Antonio Edson Santanopolitano |
“Eu tinha 13 anos, em Fortaleza, quando ouvi gritos
de pavor. Vinham da vizinhança, da casa de Bete, mocinha linda, que usava
tranças. Levei apenas uma hora para saber o motivo. Bete fora acusada de não
ser mais Virgem e os irmãos a subjugavam em cima de sua estreita cama de
solteira, para que o médico da família lhe enfiasse a mão enluvada entre as
pernas e decretasse se tinha ou não o selo da honra. Como o lacre continuava
lá, os pais respiraram, mas a Bete nunca mais foi à janela, nunca mais dançou
nos Bailes e acabou fugindo para o Piauí, ninguém sabe como, nem com quem.
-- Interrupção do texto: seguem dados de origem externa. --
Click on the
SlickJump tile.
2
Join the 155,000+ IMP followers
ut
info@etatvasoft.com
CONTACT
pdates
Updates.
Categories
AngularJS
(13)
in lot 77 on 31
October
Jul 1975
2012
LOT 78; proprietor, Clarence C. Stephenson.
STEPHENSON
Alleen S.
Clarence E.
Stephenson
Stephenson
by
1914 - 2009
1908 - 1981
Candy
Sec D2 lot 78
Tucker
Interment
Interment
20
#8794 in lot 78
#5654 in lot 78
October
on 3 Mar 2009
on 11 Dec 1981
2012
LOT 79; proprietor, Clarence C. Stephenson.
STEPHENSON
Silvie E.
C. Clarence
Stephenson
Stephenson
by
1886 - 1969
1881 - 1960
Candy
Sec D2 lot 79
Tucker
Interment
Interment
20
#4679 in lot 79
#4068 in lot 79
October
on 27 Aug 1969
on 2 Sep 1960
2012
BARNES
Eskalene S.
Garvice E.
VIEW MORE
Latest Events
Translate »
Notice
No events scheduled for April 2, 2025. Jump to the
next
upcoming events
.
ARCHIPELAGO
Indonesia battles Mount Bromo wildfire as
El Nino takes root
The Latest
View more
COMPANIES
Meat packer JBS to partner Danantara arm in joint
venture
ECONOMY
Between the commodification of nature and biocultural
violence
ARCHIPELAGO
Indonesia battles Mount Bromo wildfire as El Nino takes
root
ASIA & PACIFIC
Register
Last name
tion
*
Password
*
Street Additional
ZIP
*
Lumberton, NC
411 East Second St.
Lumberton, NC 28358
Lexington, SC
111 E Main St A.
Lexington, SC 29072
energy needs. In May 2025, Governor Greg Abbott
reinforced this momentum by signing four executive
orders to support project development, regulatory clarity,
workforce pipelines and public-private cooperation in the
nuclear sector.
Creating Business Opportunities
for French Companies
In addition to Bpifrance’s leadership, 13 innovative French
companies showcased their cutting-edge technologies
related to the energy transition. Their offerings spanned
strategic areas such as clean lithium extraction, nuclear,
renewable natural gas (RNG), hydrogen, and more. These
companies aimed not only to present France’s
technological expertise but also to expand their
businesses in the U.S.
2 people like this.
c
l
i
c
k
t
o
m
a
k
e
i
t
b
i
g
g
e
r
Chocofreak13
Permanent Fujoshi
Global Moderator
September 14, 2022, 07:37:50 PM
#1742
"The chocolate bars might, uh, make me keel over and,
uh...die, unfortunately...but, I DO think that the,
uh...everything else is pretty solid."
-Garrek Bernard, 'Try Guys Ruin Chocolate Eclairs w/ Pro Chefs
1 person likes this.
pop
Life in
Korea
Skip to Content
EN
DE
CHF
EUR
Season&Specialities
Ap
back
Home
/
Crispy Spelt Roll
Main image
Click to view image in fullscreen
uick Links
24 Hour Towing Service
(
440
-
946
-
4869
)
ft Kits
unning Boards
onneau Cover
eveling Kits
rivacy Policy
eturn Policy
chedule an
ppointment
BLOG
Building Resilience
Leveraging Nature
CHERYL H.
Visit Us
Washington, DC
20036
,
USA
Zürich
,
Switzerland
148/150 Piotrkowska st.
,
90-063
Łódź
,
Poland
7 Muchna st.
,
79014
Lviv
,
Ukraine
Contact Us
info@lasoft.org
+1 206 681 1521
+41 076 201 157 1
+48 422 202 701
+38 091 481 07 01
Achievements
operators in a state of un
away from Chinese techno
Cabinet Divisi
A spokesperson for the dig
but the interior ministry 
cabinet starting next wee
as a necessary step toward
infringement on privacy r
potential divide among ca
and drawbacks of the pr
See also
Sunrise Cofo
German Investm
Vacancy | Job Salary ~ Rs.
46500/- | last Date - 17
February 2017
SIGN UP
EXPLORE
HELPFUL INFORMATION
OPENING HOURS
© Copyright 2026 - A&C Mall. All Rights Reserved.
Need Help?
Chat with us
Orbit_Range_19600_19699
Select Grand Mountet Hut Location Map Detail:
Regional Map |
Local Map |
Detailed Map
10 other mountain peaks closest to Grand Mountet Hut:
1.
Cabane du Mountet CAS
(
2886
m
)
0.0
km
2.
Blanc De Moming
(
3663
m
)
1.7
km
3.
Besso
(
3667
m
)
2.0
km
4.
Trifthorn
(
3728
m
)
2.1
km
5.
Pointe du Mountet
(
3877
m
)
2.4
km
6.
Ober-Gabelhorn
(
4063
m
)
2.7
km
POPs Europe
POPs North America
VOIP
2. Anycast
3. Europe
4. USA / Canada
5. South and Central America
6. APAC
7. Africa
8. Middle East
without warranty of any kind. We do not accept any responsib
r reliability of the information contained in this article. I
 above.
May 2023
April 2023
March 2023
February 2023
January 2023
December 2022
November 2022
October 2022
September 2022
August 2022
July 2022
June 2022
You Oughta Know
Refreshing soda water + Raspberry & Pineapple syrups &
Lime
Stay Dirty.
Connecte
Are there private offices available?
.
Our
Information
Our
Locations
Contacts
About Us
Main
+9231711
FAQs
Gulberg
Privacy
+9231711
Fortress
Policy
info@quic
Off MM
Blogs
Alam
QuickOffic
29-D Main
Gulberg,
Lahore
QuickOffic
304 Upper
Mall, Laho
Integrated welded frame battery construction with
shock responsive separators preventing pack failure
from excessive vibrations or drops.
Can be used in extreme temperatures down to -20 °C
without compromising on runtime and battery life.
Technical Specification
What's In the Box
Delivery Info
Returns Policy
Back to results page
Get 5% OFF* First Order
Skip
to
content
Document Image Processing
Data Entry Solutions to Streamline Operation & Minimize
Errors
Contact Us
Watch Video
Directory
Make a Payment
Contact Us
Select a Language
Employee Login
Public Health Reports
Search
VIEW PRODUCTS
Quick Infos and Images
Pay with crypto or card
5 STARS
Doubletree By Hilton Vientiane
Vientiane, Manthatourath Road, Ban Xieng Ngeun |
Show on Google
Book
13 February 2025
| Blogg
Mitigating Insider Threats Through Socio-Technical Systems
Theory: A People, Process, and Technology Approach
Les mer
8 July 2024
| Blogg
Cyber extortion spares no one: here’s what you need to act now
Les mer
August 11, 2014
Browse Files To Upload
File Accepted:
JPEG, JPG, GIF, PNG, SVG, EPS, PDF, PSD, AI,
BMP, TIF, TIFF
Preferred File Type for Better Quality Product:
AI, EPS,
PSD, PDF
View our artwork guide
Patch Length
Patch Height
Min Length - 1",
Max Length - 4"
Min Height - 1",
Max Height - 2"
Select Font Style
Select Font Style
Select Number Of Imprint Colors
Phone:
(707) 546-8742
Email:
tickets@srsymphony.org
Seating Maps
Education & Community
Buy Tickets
Eu tinha apenas 14 anos, quando Maria Lúcia tentou escapar, saltando o muro alto do quintal da sua casa para se encontrar com o namorado. Agarrada pelos cabelos e dominada, não conseguiu passar no exame ginecológico. O laudo médico registrou vestígios himenais dilacerados, e os pais internaram a pecadora no reformatório Bom Pastor, para se esquecer do mundo. Realmente, esqueceu, morrendo tuberculosa.
Estes episódios marcaram para sempre a minha
consciência e me fizeram perguntar que poder é esse que a família e os homens
têm sobre o corpo das mulheres? Ontem, para mutilar, amordaçar, silenciar.
Hoje, para manipular, moldar, escravizar aos estereótipos. Todos vimos, na
televisão, modelos torturados por seguidas cirurgias plásticas. Transformaram
seus seios em alegorias para entrar na moda da peitaria robusta das norte americanas.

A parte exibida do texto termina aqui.